SUPPLIED MATERIAL:

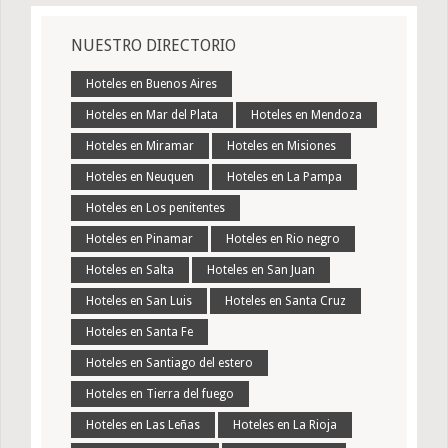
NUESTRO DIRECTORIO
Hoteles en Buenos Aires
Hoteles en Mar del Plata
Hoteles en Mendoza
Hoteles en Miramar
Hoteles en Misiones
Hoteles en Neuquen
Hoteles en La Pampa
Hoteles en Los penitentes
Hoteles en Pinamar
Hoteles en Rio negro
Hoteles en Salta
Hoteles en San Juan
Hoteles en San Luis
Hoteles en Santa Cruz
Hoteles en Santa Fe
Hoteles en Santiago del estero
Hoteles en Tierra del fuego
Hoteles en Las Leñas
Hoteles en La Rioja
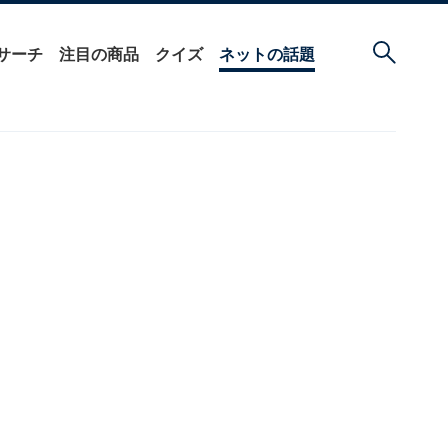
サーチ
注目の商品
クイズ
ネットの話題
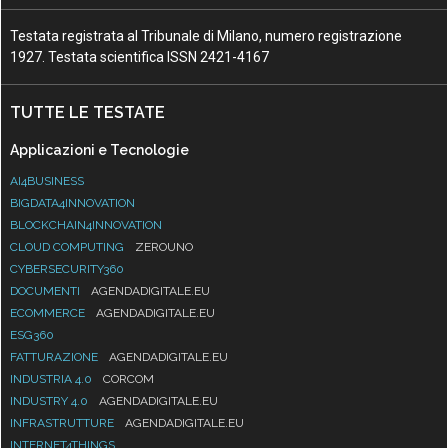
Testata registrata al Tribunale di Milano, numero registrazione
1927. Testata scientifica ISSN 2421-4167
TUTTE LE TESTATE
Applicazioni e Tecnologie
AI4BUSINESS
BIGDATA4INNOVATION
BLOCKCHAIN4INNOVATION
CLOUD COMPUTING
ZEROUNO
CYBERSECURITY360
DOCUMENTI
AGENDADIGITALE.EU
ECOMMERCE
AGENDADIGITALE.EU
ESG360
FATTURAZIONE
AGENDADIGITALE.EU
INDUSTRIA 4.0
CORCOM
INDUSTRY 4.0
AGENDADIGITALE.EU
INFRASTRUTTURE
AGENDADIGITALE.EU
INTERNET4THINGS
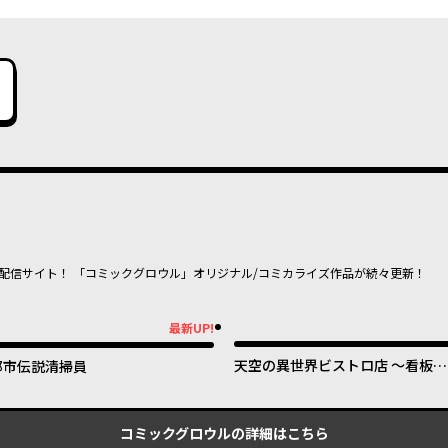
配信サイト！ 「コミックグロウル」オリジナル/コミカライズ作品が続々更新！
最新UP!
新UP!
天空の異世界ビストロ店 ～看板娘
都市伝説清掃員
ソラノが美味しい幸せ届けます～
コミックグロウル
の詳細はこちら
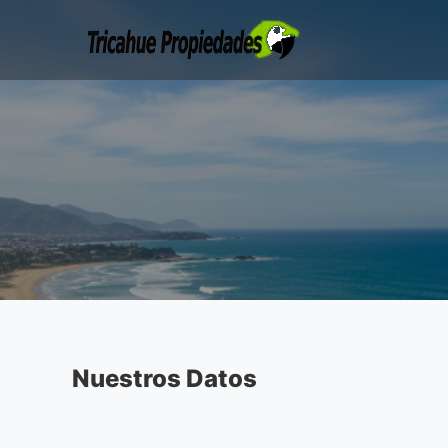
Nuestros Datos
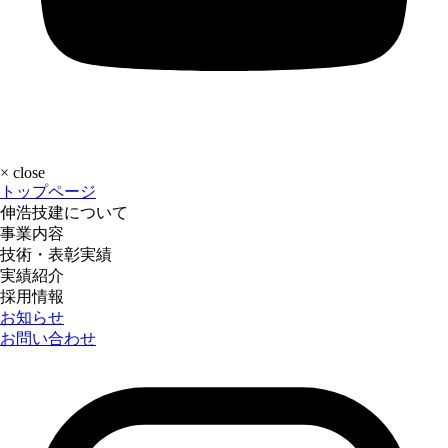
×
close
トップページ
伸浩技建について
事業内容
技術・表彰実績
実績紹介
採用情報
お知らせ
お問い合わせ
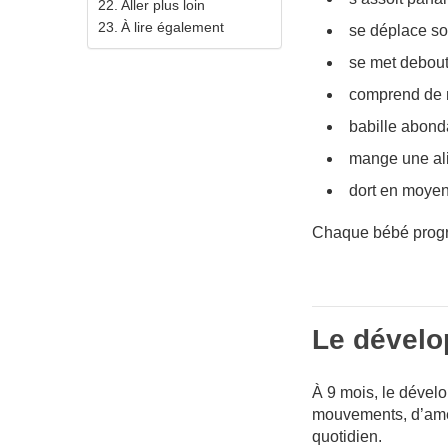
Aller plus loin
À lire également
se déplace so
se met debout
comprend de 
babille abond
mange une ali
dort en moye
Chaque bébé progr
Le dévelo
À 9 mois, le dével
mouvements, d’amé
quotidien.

ASSIGNMENT:
Respond with a number only: how many lines in the material contain the string "Santa"?

PROBLEM SOLUTION:
2